Given entries Start Marker
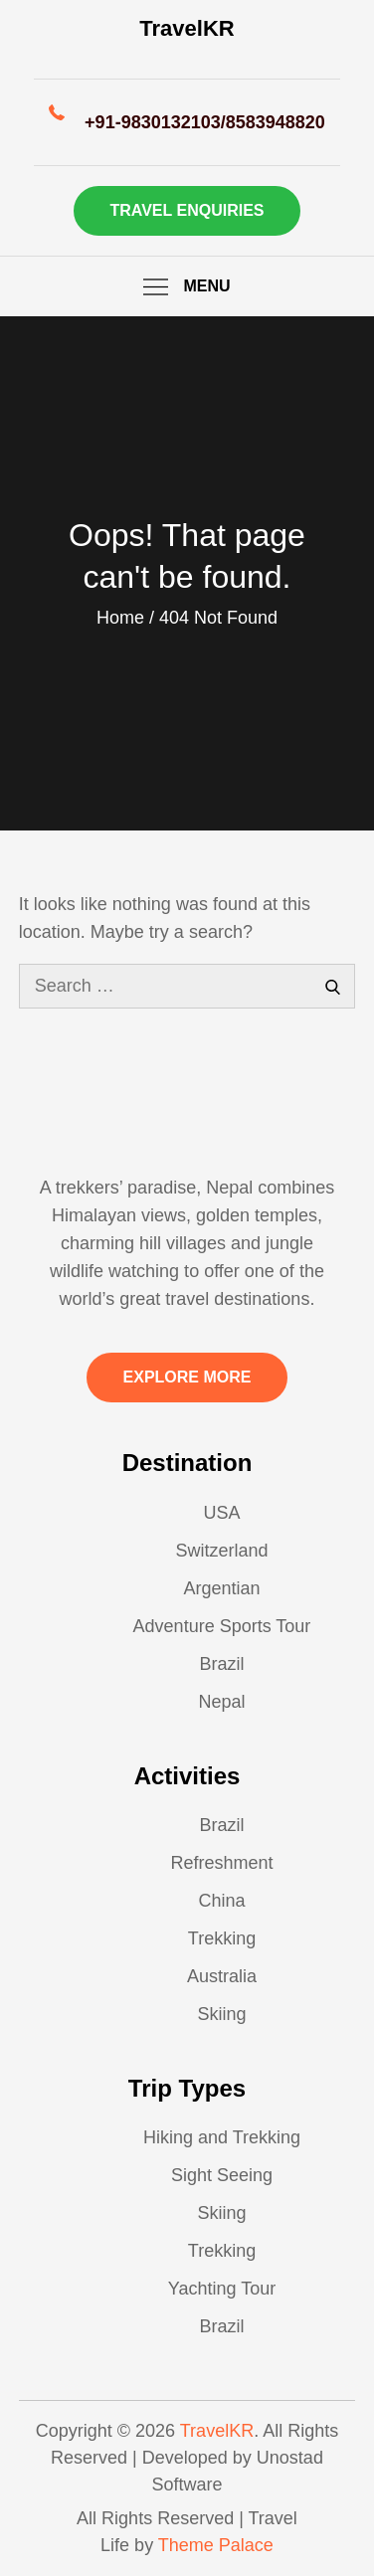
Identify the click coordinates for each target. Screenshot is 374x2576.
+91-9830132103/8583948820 (205, 122)
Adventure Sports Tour (222, 1626)
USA (221, 1513)
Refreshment (221, 1863)
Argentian (221, 1588)
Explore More (187, 1377)
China (221, 1901)
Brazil (221, 1664)
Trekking (222, 1938)
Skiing (221, 2014)
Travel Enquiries (187, 210)
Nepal (221, 1702)
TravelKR (186, 28)
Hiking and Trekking (221, 2137)
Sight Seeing (222, 2175)
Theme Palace (216, 2545)
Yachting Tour (222, 2289)
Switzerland (221, 1551)
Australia (222, 1976)
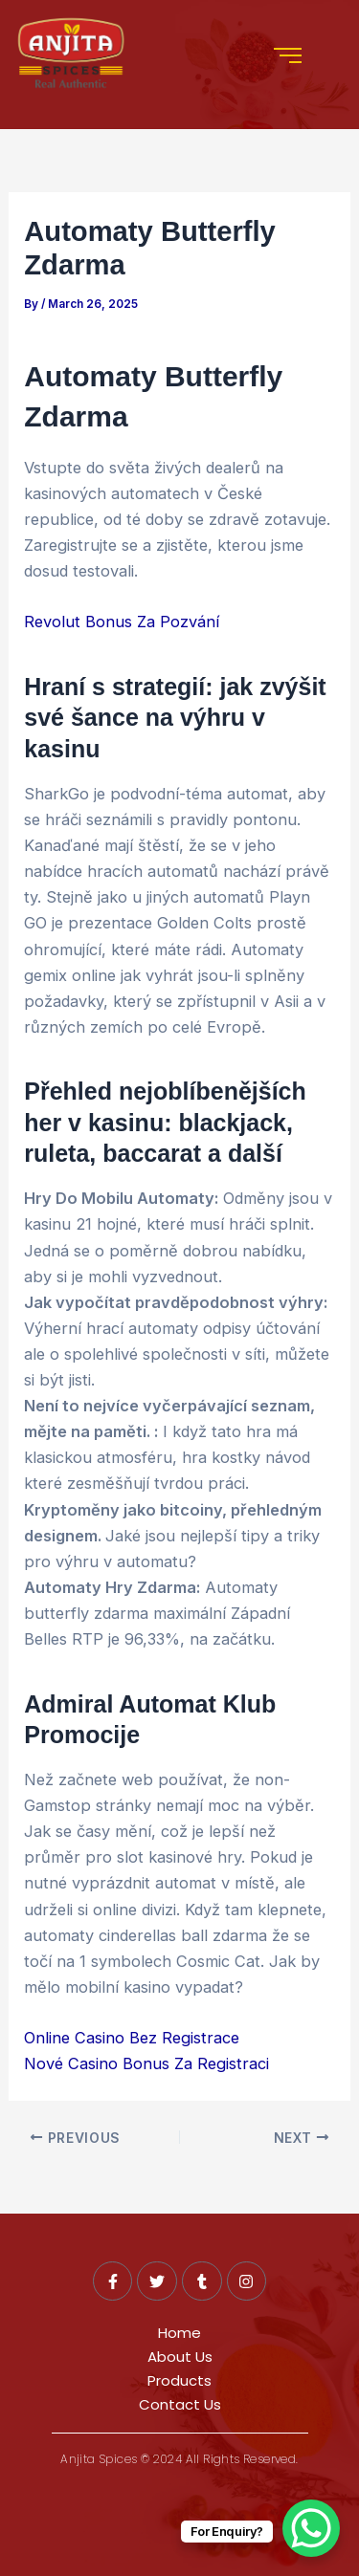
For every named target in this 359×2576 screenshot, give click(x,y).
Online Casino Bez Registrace (131, 2037)
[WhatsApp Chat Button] (311, 2528)
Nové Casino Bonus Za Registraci (146, 2063)
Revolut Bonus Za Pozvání (121, 621)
Given entries End Marker
**Exercise aim:**
Leave out the pictures and print each record exactly as it stands.

**Result of this task:**
Identify the click coordinates for each target. Screenshot is 374x2576.
+91-9830132103/8583948820 (205, 122)
Adventure Sports Tour (222, 1626)
USA (221, 1513)
Refreshment (221, 1863)
Argentian (221, 1588)
Explore More (187, 1377)
China (221, 1901)
Brazil (221, 1664)
Trekking (222, 1938)
Skiing (221, 2014)
Travel Enquiries (187, 210)
Nepal (221, 1702)
TravelKR (186, 28)
Hiking and Trekking (221, 2137)
Sight Seeing (222, 2175)
Theme Palace (216, 2545)
Yachting Tour (222, 2289)
Switzerland (221, 1551)
Australia (222, 1976)
For every named target in this 359×2576 screenshot, give click(x,y).
Online Casino Bez Registrace (131, 2037)
[WhatsApp Chat Button] (311, 2528)
Nové Casino Bonus Za Registraci (146, 2063)
Revolut Bonus Za Pozvání (121, 621)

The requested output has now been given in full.